Inzwischen gehen in Japan immer mehr Menschen gegen Atomkraft auf die Straße. Halten Sie einen Wechsel in der Energiepolitik für möglich?
Die Energiewende in Japan hat mit Fukushima angefangen. Die Angst vor der nächsten Katastrophe und der Meinungswechsel der Bürger haben in Japan ja schon fast zum Sofortausstieg geführt. Monatelang war keines der AKW mehr am Netz. Nur Ōi bei Osaka läuft jetzt mit zwei Reaktoren wieder. Der jüngst verkündete Ausstiegsbeschluss der japanischen Regierung zeigt, trotz langer Laufzeit und trotz Teildementis, dass die politischen Eliten anfangen, zu verstehen. Und im Unterschied zu der Zeit des GAU in Tschernobyl haben wir heute das Wissen und die Technik für den Umstieg auf eine risikoarme und nachhaltige Energiewirtschaft.

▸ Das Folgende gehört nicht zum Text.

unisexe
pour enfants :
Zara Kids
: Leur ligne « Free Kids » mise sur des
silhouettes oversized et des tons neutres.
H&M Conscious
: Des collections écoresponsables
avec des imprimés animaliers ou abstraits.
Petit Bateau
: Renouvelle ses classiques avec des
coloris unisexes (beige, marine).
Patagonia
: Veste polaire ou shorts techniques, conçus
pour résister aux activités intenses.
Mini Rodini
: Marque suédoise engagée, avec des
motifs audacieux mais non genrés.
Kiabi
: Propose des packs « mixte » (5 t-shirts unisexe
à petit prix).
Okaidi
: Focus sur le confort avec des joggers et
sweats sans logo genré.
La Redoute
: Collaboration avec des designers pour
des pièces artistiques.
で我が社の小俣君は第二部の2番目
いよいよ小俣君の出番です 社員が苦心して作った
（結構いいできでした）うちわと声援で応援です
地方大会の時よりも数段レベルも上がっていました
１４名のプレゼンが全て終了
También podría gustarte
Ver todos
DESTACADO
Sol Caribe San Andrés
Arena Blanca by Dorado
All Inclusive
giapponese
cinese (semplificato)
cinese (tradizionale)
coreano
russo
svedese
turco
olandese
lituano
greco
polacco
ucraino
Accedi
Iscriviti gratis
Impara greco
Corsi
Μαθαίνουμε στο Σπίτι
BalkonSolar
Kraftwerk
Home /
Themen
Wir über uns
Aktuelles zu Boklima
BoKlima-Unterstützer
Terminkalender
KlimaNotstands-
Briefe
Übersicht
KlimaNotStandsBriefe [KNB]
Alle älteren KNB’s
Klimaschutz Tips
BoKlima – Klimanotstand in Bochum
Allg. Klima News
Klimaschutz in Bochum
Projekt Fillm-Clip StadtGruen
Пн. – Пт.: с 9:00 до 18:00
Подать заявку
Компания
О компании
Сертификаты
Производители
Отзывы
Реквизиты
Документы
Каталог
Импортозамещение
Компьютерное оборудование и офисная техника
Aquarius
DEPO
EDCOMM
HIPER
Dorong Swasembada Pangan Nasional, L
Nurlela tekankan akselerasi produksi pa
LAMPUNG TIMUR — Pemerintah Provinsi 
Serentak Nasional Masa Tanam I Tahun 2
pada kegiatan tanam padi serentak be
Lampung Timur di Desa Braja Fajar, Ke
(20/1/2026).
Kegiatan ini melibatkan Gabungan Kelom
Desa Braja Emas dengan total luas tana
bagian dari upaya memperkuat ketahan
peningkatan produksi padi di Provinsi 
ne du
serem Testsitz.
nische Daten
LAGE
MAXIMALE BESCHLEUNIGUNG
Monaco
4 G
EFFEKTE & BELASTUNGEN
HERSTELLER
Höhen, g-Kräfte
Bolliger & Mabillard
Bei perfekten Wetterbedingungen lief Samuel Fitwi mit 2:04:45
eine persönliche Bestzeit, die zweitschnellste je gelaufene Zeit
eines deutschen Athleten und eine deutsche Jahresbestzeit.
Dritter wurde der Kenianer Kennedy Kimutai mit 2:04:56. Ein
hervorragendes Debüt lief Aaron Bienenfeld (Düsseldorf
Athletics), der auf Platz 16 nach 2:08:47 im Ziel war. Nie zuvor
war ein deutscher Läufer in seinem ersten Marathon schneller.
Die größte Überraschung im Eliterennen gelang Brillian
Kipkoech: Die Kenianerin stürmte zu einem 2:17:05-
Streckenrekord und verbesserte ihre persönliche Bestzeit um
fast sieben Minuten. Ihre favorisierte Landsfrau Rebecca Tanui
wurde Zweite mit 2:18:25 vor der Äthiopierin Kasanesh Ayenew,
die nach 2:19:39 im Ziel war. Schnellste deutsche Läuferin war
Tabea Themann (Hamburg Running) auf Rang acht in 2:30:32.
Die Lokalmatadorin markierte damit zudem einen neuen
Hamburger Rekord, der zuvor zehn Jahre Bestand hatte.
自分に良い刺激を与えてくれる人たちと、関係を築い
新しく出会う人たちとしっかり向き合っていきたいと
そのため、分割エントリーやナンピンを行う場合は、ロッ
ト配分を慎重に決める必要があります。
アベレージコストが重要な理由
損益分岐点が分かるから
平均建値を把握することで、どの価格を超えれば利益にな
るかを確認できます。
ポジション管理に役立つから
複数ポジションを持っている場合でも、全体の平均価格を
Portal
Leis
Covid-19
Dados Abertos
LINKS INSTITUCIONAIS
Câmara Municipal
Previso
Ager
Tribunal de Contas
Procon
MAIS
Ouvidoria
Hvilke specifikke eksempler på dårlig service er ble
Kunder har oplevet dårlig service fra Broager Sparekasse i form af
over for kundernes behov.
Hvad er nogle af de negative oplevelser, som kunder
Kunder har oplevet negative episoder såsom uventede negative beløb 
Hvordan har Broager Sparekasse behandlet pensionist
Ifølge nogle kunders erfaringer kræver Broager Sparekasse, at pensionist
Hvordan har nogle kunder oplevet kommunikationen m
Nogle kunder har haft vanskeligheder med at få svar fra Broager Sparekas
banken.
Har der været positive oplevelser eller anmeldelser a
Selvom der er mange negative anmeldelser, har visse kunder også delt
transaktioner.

Sogar eine Grüne Partei hat sich im Juli in Japan gegründet. Hatten Sie als Fraktionsvorsitzende der Grünen im Europäischen Parlament bereits Kontakt?
Ein grünes Netzwerk gab es in Japan schon lange. Es gibt auch erfolgreiche Grüne in den Regionen. Jetzt ist der richtige Moment für die japanischen Grünen, es auch bei den nationalen Wahlen und mit einer Partei zu wagen. Wenn sie gut mit der aufgewachten Zivilgesellschaft zusammenarbeiten, kann in Japans Politik noch mehr überwunden werden als das berühmte Atomdorf.
Welche Initiativen gibt es zwischen Europa und Japan zur Atomfrage? Und was wäre noch vorstellbar?
Es gibt dauernd Treffen zwischen europäischen und japanischen Politikern. Es gibt auch einen Austausch unter Fachleuten der Energiewirtschaft. Aber es muss viel mehr dafür getan werden, dass Japan in der Not vernünftige Entscheidungen trifft, die weitere Katastrophen wie in Fukushima möglichst verhindern. Eine ehrgeizige japanisch-deutsche Initiative zur Energiewende wäre gut. Ich dränge zusammen mit einigen der Japaner, die ich auf meiner Reise getroffen habe, auch darauf, dass wir eine internationale Kooperation der besten Fachleute zur Verbesserung der Sicherheit der havarierten Reaktoren und in den belasteten und trotzdem bewohnten Gebieten anschieben. In Tschernobyl wurde vieles gelernt über den Gesundheitsschutz in belasteten Regionen. Auch die Arbeit am havarierten Reaktor hat viele Erkenntnisse gebracht. Dieses Wissen könnte nun in Japan von Nutzen sein. Genauso können die Informationen, die heute in Japan gesammelt werden, den anderen Ländern helfen, die Atomkraft nutzen. Ich habe diesen Wunsch nach einer internationalen Zusammenarbeit an der Universität von Fukushima vorgetragen bekommen. Alle Bürgergruppen in den kontaminierten Regionen rufen danach. Ich hoffe, dass Japan sich dafür öffnet.